Syriens, ils ont grandi dans le chaos
Onze ans après le début de la guerre civile, la Syrie se déchire en silence.
Brisée par une révolution réprimée dans le sang, meurtrie par les combats, sa jeunesse tente de se construire un avenir dans un pays sous blocus.
C’est un havre de paix au cœur d’une ville ravagée par la guerre. Une paillote sur pilotis sous laquelle coule l’Euphrate, le fleuve mythique qui traverse Raqqa. Attablés, quelques jeunes fument le narguilé en regardant passer les barques des pêcheurs. Un calme presque troublant pour ce recoin de Syrie, qui fut un temps la capitale du « Califat » autoproclamé de l’État islamique. La ville a été libérée en 2017 par les forces kurdo-arabes, soutenues par l’aviation et l’artillerie de la coalition internationale. Des mois d’une bataille sanglante qui a détruit 80 % de la cité. Depuis, la terreur et le fracas des bombes ont laissé place au silence des ruines. Isolée dans une région qui est encore régulièrement la cible d’attaques des cellules de Daech, l’aide humanitaire peine à arriver jusqu’à Raqqa. Sa population survit dans les décombres, sans perspective. « Je me lève à 13 heures, je regarde des vidéos sur internet, et puis je viens glander là avec mes copains », raconte Hussein*, 28 ans, chemise blanche repassée et cheveux parfaitement peignés. Infirmier anesthésiste de formation, le jeune homme n’a jamais pu valider son diplôme : la ville de Homs, fief révolutionnaire où il poursuivait ses études, a été reprise par le régime de Bachar al-Assad en mai 2014. « Si j’y retourne, ils m’arrêteront, car je n’ai pas fait mon service militaire obligatoire », souffle-t-il. Affaibli par une décennie de guerre et des vagues de désertions, le camp loyaliste appelle désormais tout homme en âge de combattre. Refuser, c’est risquer la détention et la torture. « Moi, je suis pacifiste, je ne veux pas tirer sur mes frères, martèle Hussein, vissé sur sa chaise en plastique. C’est leur guerre, pas la nôtre. » L’armée du régime d’Assad n’est pas la seule à enrôler de force la jeunesse syrienne ; les milices kurdes, qui contrôlent le nord-est du pays où se situe la ville de Raqqa, raflent elles aussi les garçons de l’âge d’Hussein. Dès lors, les checkpoints qui encerclent la ville sont infranchissables. Pour lui et ses amis, leur ville natale est devenue une prison. « Ici, il n’y a plus d’université, pas de travail, aucun avenir. C’est ça notre vie », lâche Hussein. 
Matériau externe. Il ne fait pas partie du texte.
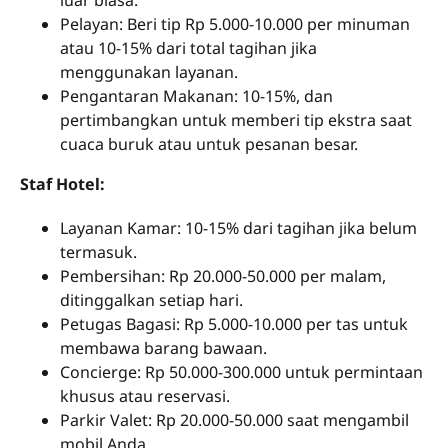
Pelayan: Beri tip Rp 5.000-10.000 per minuman
atau 10-15% dari total tagihan jika
menggunakan layanan.
Pengantaran Makanan: 10-15%, dan
pertimbangkan untuk memberi tip ekstra saat
cuaca buruk atau untuk pesanan besar.
Staf Hotel:
Layanan Kamar: 10-15% dari tagihan jika belum
termasuk.
Pembersihan: Rp 20.000-50.000 per malam,
ditinggalkan setiap hari.
Petugas Bagasi: Rp 5.000-10.000 per tas untuk
membawa barang bawaan.
Concierge: Rp 50.000-300.000 untuk permintaan
khusus atau reservasi.
Parkir Valet: Rp 20.000-50.000 saat mengambil
mobil Anda.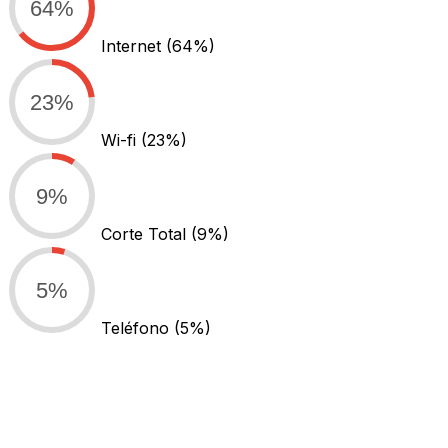
64%
Internet
(64%)
23%
Wi-fi
(23%)
9%
Corte Total
(9%)
5%
Teléfono
(5%)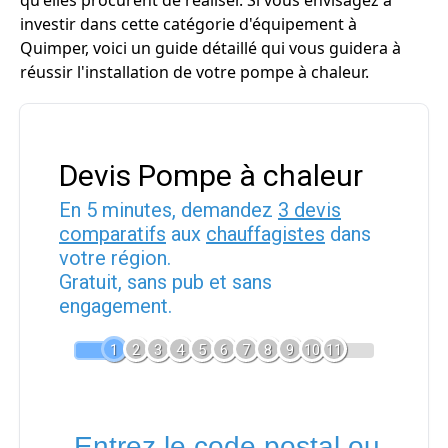
qu'elles procurent de réaliser. Si vous envisagez à
investir dans cette catégorie d'équipement à
Quimper, voici un guide détaillé qui vous guidera à
réussir l'installation de votre pompe à chaleur.
Devis Pompe à chaleur
En 5 minutes, demandez
3 devis
comparatifs
aux
chauffagistes
dans
votre région.
Gratuit, sans pub et sans
engagement.
1
2
3
4
5
6
7
8
9
10
11
Entrez le code postal ou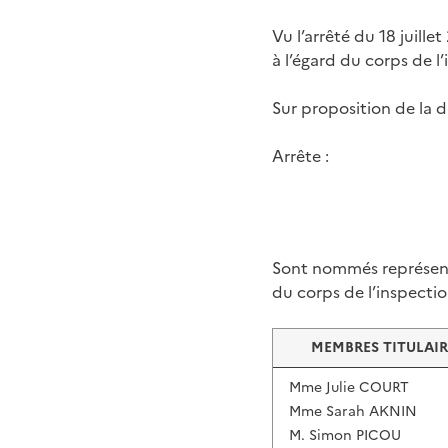
Vu l’arrêté du 18 juil
à l’égard du corps de l’
Sur proposition de la d
Arrête :
Sont nommés représenta
du corps de l’inspection
MEMBRES TITULAIR
Mme Julie COURT
Mme Sarah AKNIN
M. Simon PICOU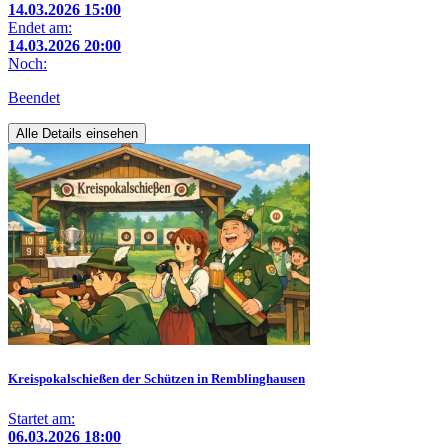
14.03.2026 15:00
Endet am:
14.03.2026 20:00
Noch:
Beendet
Alle Details einsehen
Kreispokalschießen der Schützen in Remblinghausen
Startet am:
06.03.2026 18:00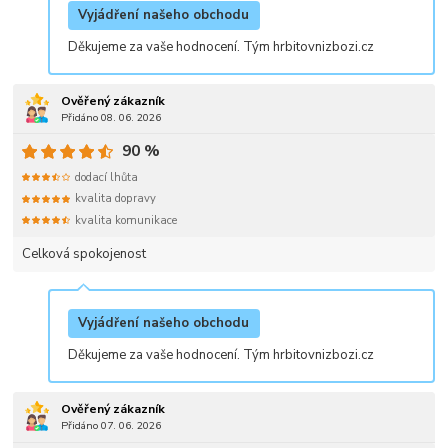
Vyjádření našeho obchodu
Děkujeme za vaše hodnocení. Tým hrbitovnizbozi.cz
Ověřený zákazník
Přidáno 08. 06. 2026
90 %
dodací lhůta
kvalita dopravy
kvalita komunikace
Celková spokojenost
Vyjádření našeho obchodu
Děkujeme za vaše hodnocení. Tým hrbitovnizbozi.cz
Ověřený zákazník
Přidáno 07. 06. 2026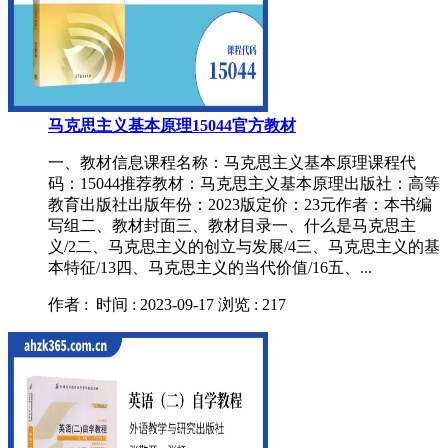
马克思主义基本原理15044官方教材
一、教材信息课程名称：马克思主义基本原理课程代
码：15044推荐教材：马克思主义基本原理出版社：高等
教育出版社出版年份：2023版定价：23元作者：本书编
写组二、教材封面三、教材目录一、什么是马克思主
义/2二、马克思主义的创立与发展/4三、马克思主义的基
本特征/13四、马克思主义的当代价值/16五、...
作者 :
时间 : 2023-09-17
浏览 : 217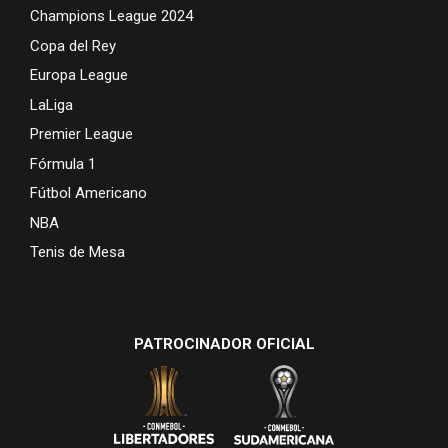
Champions League 2024
Copa del Rey
Europa League
LaLiga
Premier League
Fórmula 1
Fútbol Americano
NBA
Tenis de Mesa
PATROCINADOR OFICIAL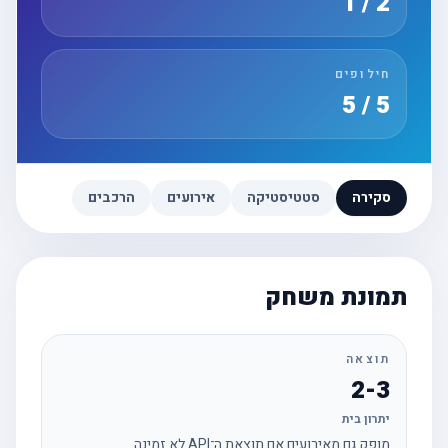
2 / 1
חילופים
5 / 5
סקירה
סטטיסטיקה
אירועים
הרכבים
תמונת משחק
תוצאה
2-3
יתרון בית
מופק גם מאירועים אם תוצאת ה־API לא זמינה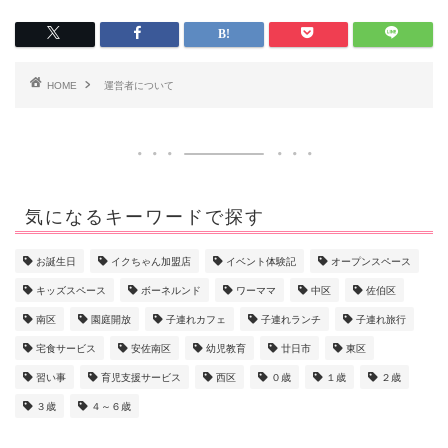
HOME
運営者について
気になるキーワードで探す
お誕生日
イクちゃん加盟店
イベント体験記
オープンスペース
キッズスペース
ボーネルンド
ワーママ
中区
佐伯区
南区
園庭開放
子連れカフェ
子連れランチ
子連れ旅行
宅食サービス
安佐南区
幼児教育
廿日市
東区
習い事
育児支援サービス
西区
０歳
１歳
２歳
３歳
４～６歳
À sa table, trois copains du même âge pianotent sur leur téléphone portable. À l’écran, des photos prises à la salle de musculation, des clips de chansons romantiques levantines, quelques conversations discrètes avec des filles qu’ils balayent à la hâte ; scène banale d’une jeunesse qui trompe l’ennui. Ali, le fanfaron de la bande, vient de se faire larguer. Ses camarades se moquent gentiment de ce « beau gosse » qui multiplie les conquêtes. « Une fois de plus, il l’a trompée et s’est fait choper ! » plaisante Hussein. « De toute façon, on n’allait pas se marier, réplique Ali, en passant la main dans sa chevelure gominée. Je ne vais pas commencer un truc sérieux dans ce trou. » Même dans cette ville conservatrice, le poids des traditions s’érode. Malgré la pression de leurs parents qui rêvent de petits-enfants, ces garçons résistent : « Je suis juste réaliste, sourit Ali. La plupart des filles veulent fonder une famille, mais quel futur offrir à des gosses ici ? » Une question à laquelle personne autour de la table n’a la réponse. Après onze ans d’espoirs déçus, ces Syriens ne se risquent plus à envisager l’avenir. Tous sont descendus dans la rue, gamins, lors des immenses manifestations contre la tyrannie d’Assad, au printemps 2011. Tous ont vu les balles de l’armée pleuvoir sur la foule, puis le sang d’une sœur, d’un voisin, d’un inconnu couler sur le trottoir. Tous ont cru à la chute du régime et ressenti ce souffle de liberté lorsque Raqqa fut, en mars 2013, la première capitale régionale à être prise par la rébellion. Furtive parenthèse. 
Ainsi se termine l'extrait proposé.